Task data>
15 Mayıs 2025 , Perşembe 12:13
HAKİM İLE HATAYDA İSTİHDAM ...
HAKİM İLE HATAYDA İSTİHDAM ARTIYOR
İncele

--

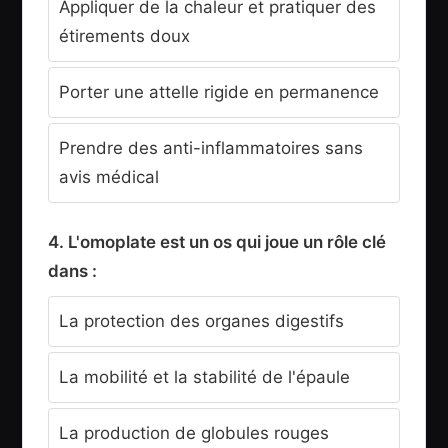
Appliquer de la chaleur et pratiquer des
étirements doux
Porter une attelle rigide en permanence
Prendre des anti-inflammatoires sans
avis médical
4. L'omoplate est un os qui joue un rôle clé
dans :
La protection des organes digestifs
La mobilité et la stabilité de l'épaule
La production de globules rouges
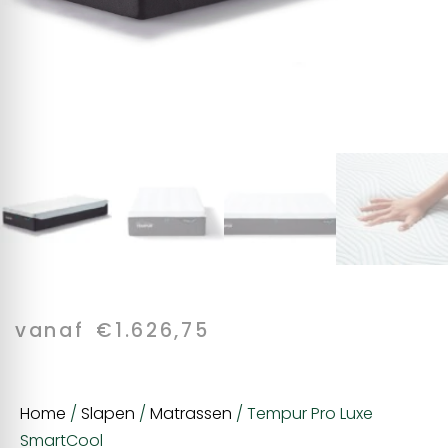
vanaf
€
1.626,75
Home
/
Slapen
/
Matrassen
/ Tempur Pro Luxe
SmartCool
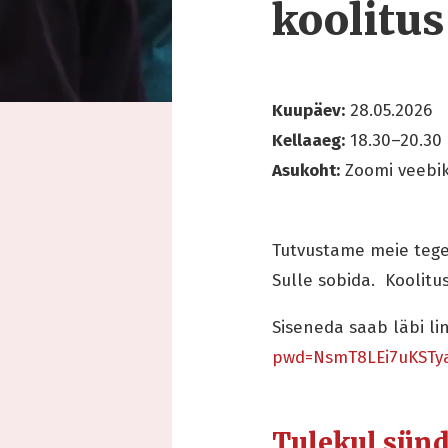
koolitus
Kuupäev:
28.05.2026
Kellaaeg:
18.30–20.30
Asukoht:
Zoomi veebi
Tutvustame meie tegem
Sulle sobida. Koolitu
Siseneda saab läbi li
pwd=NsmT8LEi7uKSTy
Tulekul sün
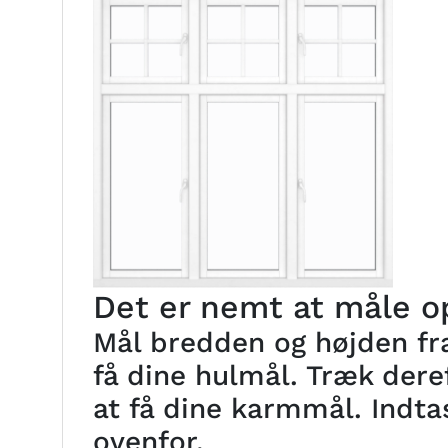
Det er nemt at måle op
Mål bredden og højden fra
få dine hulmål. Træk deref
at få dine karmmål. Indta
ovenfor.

Exercise requirements>
In the material above, the stretch from the line with "4. L'omoplate est un os qui joue un rôle clé" through the line with "Zoomi veebi" is to be given again exactly, minus the pictures.

Exercise response>
4. L'omoplate est un os qui joue un rôle clé
dans :
La protection des organes digestifs
La mobilité et la stabilité de l'épaule
La production de globules rouges
vanaf
€
1.626,75
Home
/
Slapen
/
Matrassen
/ Tempur Pro Luxe
SmartCool
koolitus
Kuupäev:
28.05.2026
Kellaaeg:
18.30–20.30
Asukoht:
Zoomi veebi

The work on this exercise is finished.